Beltrán has harshly criticized the trial. He is also disappointed with the level of support he has received from Chilean authorities, particularly from the Chilean ambassador to Sweden, Ovid Harasich. Beltrán accused Harasich of "lying to him" after having guaranteed "political action" to aid Beltrán in his case. After the verdict Beltrán considered of filing a case at the European Court of Human Rights. He then was arrested by police. On 12 December 2008, the Swedish Supreme Court said it would not take up the case, and thus established Court of Appeal judgement against him. Beltrán returned again to court in August 2009 for the allegation of threatening a fellow inmate. A video was released showing Tito lashing out and flipping over a table.
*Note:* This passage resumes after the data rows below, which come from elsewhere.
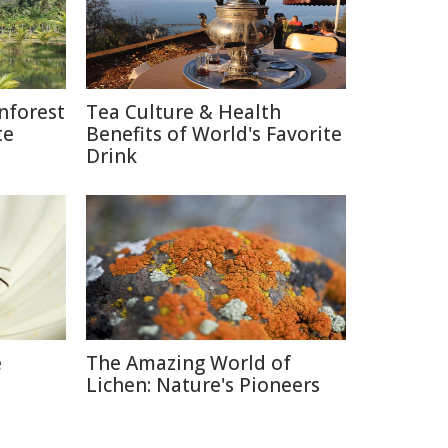
nforest
Tea Culture & Health
te
Benefits of World's Favorite
Drink
e
The Amazing World of
Lichen: Nature's Pioneers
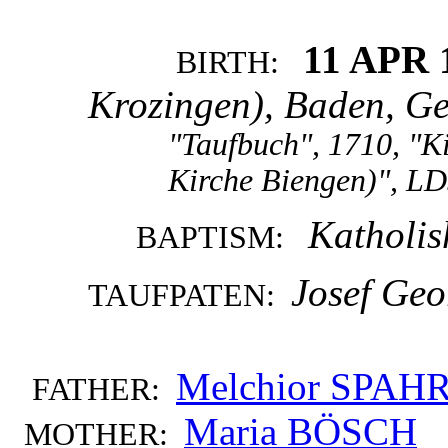
11 APR 
BIRTH:
Krozingen), Baden, G
"Taufbuch", 1710, "K
Kirche Biengen)", LD
Katholis
BAPTISM:
Josef Geo
TAUFPATEN:
Melchior SPAH
FATHER:
Maria BÖSCH
MOTHER:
On 31 August, Beltrán was convicted for these threats in the District Court, but no sentence was added as it was a minor offence in relation to the sentence that he had already been given for the rape. On 15 January 2010, the unlawful threat conviction was overturned in the Court of Appeals and he was declared not guilty. He returned to Chile after serving his sentence in Sweden.

==Personal life==
In 2015, Beltrán divorced his wife Jenny Katarina (born 1979) with whom he has one son. He later married a Chilean woman with whom he had a son in 2016. Beltrán has five children from previous relationships.